July 16, 1848 We have arrived at the Green River Crossing.
July 21, 1848 The ferry broke loose from moorings. I lost: 4 oxen
2 wagon wheels
3 wagon tongues
Sam (drowned)
Well, just plain peachy. What the Hell is the point of going to Rivendell now? At least I don't have to give him any more baths. :shiver: At least in Rivendell I can be comforted by my Elven lover. Hope Arwen doesn't find out. Otherwise, I'm screwed. She used to get all prissy and bratty on me all the time. :cough: Liv Tyler :cough:
I lost 57 pounds of food due to spoilage.
July 23, 1848 No grass for the oxen.
July 24, 1848 I will now travel at a more strenuous pace. Can't wait to get to Nimfëa. *wink*
July 26, 1848 Bad water.
I lost 50 pounds of food due to spoilage.
July 30, 1848 Heavy fog. Lost 1 day. Sat in the mist and thought again- Still not King.
July 31, 1848 I have reached Soda Springs.
August 1, 1848 I lost 43 pounds of food due to spoilage.
August 3, 1848 I have reached Fort Hall.
I visited the store and bought:
2 oxen
1 wagon wheel
2 wagon tongues
A thief stole 3 oxen. A-hole. I just bought freakin' oxen.
August 4, 1848 I will now travel at a steady pace.

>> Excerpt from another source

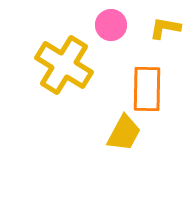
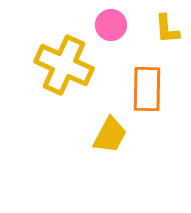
yellow L-shape: moved 2 px right, 1 px down; rotated 104 degrees counterclockwise
yellow cross: rotated 8 degrees counterclockwise
yellow trapezoid: moved 14 px left, 2 px down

August 5, 1848 I will now travel at a more strenuous pace.
August 10, 1848 Bad water.
August 11, 1848 I was bitten by a snake. Sitting in the bathtub. Not good.
I decided to rest for 5 days.
[ End of Journal. ]
On August 12, 1848, Aragorn died of dysentery.
Aragorn was buried next to his mother Gilraen. His epitaph reads- Still not King.